That statement brought him severe criticism from some disarmament experts. The agency still had not determined the sources of outside assistance to Iraq, says Steven Dolley at the Washington-based Nuclear Control Institute.

Moreover, some weapons components known to exist were never found, and their destruction was never verified, Mr. Dolley charges. "Unscom tended to be more aggressive, and the IAEA tended to be more collegial. We think that extended into how the inspections were handled."

Washington, which in the past thought Blix was too soft on Iraq, now defends him, agreeing with him that most questions concerning Iraq's nuclear programs have been answered. "We think he did an excellent job as IAEA director, and we think he'll do an excellent job here as well," says Joseph Cunningham, the deputy US representative to the UN.

Blix says that unmovic will do surprise inspections. But he adds this would be part of a "reinforced ongoing monitoring system" as stressed in the resolution.
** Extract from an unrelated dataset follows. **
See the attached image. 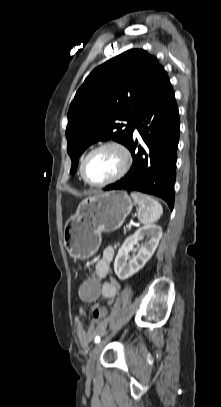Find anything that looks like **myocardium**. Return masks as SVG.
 <instances>
[{"label": "myocardium", "mask_w": 221, "mask_h": 407, "mask_svg": "<svg viewBox=\"0 0 221 407\" xmlns=\"http://www.w3.org/2000/svg\"><path fill=\"white\" fill-rule=\"evenodd\" d=\"M107 148H113V149H116L117 151H119V153L123 157V165H122L121 169L119 170V172L116 175H114L113 177H111L105 181H102V182H92L88 179V177L86 175V164H87L88 160L91 158V156H93L95 153H97L103 149H107ZM132 163H133L132 154L126 145H124L123 143H121L119 141H108V142L98 145L97 147L93 148L90 152H88V154L84 157V159L81 162L80 175H81L83 181L85 183H87L88 185H90L92 187H103V186L112 184V183L120 180L121 178H123L130 170Z\"/></svg>", "instance_id": "1"}]
</instances>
Given a split council and a defiant Iraqi regime, Mr. Blix may be organizing a team that may never finish or even start its work, some diplomats here concede. "There is a very small chance that unmovic will find anything. Saddam has shown that he will not give up his program even if it costs him billions of dollars," says Gary Milhollin at the Wisconsin Project in Washington. "Why should he become honest with the inspectors now? There's no reason to think that he will."